ALAÇATI 4K WALKING TOUR

 

      

              Masmavi denizi, pencerelerinden begonviller sarkan Arnavut kaldırımlı evleriyle masalların şirin kasabasıdır Alaçatı

            1800’lere dayanan tarihi dokusuyla sadece İzmir’in değil, dünyanın en güzel köşesi olarak adlandırılıyor Alaçatı. Yaşattığı huzurun ve görsel ziyafetin yanı sıra “son yılların su sporlarımerkezi” sıfatıyla adrenalinin de yeni adresi olma yolunda ilerliyor İzmir’in şirin beldesi.

               Piri Reis, Kitab-ı Bahriyesi’nde “Alaca at limanında deniz yufkadır.” der. Onca rüzgara rağmen dalgaların boyunun ürkütücü olmayışındadır Piri Reis’in bu anlatımı. Windsurf, kitesurf, yelken gibi aklınıza gelebilecek birçok ekstrem su sporu için Alaçatı, sahillerini size cömertçe sunar. Son yıllarda uluslararası şampiyonalara ev sahipliği yapması, dünyanın birçok ülkesinden sporcuları ağırlaması ve yeni merkezlerin açılmasıyla Alaçatı rüzgarının ünü gitgide artmaktadır. Sadece adrenalin yaşatması değildir Alaçatı’yı cazibeli kılan. Taş evleriyle de ünlüdür yeni turizm gözdesi. Özellikle merkezde yer alan taş evleri hem unutulmayacak bir konaklama yaşatır, hem de fotoğraf makinenize bol malzeme çıkarır. Alaçatı’nın en bilinen özelliklerinden taş evler, yapısından ötürü, yazları serin, kışları ise sıcak tutar evlerin içini.

              Alaçatı’ya girdiğinizde iki farklı hayat çağırır sizi. Ya denizin o muhteşem kokusuna kapılıp, kendinizi sahillere atarsınız sörf tahtanızla… Ya da beldenin merkezinde size “hoşgeldin” diyen tarihi dört yeldeğirmeninin gölgesinde bir kafede dünyanın bütün dertlerinden uzaklaşırsınız. Her yıl binlerce turistin uğrak yeri olmasına rağmen, yozlaşmanın getirdiği rahatsız edici unsurlardan da eser yoktur Alaçatı’da.

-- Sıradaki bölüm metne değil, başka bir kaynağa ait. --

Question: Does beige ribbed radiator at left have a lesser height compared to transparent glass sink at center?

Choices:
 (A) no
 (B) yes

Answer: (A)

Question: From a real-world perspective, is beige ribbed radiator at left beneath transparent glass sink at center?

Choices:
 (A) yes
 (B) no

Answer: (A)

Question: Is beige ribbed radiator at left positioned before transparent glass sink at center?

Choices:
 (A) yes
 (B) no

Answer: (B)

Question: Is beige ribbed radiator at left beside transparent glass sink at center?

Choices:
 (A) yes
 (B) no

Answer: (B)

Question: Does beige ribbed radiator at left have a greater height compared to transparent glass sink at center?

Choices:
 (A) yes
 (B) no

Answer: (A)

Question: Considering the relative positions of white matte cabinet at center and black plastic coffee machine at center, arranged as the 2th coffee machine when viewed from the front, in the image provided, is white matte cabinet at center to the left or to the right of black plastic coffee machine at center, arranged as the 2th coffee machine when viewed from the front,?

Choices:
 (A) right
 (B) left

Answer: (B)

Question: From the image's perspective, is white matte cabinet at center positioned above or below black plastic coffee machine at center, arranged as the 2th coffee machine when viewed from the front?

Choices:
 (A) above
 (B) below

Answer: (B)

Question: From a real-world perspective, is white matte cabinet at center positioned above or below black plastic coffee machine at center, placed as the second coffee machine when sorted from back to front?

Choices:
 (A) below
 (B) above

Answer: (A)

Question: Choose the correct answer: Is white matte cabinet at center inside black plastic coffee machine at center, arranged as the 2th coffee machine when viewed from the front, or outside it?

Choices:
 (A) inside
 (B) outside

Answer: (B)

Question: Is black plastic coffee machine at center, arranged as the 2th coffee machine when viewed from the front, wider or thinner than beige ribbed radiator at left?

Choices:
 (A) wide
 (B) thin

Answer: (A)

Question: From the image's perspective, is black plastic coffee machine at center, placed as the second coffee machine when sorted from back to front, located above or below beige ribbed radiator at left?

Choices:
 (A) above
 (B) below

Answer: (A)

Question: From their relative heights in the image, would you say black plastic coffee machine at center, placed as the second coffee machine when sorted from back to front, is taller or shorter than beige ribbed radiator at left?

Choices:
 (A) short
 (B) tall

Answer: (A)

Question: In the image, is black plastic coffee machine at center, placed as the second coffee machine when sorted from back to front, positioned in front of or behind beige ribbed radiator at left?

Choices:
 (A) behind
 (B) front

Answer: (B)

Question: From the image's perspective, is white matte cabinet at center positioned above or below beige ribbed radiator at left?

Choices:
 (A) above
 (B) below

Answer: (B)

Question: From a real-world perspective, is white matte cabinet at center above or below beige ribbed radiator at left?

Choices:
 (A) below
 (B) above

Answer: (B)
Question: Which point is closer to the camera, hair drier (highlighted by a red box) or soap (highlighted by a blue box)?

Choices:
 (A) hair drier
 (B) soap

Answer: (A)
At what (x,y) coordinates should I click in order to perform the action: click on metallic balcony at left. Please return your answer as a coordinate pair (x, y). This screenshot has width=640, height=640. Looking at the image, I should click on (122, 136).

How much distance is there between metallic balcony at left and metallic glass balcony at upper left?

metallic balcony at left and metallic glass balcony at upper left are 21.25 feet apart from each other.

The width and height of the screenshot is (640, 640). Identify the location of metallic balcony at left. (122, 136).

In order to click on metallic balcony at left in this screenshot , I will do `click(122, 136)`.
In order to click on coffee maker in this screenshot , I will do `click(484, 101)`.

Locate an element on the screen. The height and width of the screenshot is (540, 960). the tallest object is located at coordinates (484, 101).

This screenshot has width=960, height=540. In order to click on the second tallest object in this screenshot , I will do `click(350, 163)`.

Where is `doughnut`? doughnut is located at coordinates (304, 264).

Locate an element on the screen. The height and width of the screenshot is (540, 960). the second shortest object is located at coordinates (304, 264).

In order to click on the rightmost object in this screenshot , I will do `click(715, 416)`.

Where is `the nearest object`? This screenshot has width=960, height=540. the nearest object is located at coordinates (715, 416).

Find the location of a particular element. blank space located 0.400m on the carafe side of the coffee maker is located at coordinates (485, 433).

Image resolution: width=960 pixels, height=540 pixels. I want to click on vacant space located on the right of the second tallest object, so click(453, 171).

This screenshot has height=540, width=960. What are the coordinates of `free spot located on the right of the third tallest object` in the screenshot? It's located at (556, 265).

              Denizin, güneşin, dinginliğin doyasıya yaşandığı Alaçatı’da, eski Rum evlerinden bozma restoranlar, kafeler, hediyelik eşya dükkanları saatlerinizi geçirebileceğiniz kadar keyifli. Bir Alaçatı gezisinden anı olarak ne götürebilirim derseniz, cevabı da bu dükkanlarda. Alaçatı’ya özgü mis kokulu kavunlar, sakız reçeli, minik objeler. Eğer bir cumartesi gününe denk gelmişse geziniz, kadınların vazgeçilmez durağı olan sosyete pazarına da uğramayı unutmayın. Mağazalarda çok yüksek fiyatlara bulabileceğiniz birçok alternatife, halk pazarının güler yüzlü satıcıları eşliğinde çok daha ucuza sahip olabilirsiniz.

             Alaçatı’da her keseye uygun çok şık butik oteller, pansiyonlar bulunuyor. Yemek alternatifleri ise bir hayli fazla… Eski Rum evlerinin restorasyonuyla beldeye birçok tarihi yeme-içme mekanı kazandırılmış. Elbette ki deniz ürünlerinin ayrı bir yeri var Alaçatı’da. Lagos, çupra, kalamar, ahtapot zevkinize göre sofralarınıza geliyor. Bunun dışında zom patlıcan, sucukaki köfte, muska böreği, paşa mezesi, tatlı lor peyniriyle karıştırılarak hazırlanan kaya koruğu turşusu, içerisinde Isparta’dan gelen şekerle ovulmuş gül yaprakları olan gül baklavası, Alaçatı kavunu, denemeniz gereken lezzetlerden. Tüm bu ziyafetin üstüne Alaçatı’ya özgü közde pişen sakızlı kahve içmekse, yemeğinizi taçlandırmak gibi bir şey.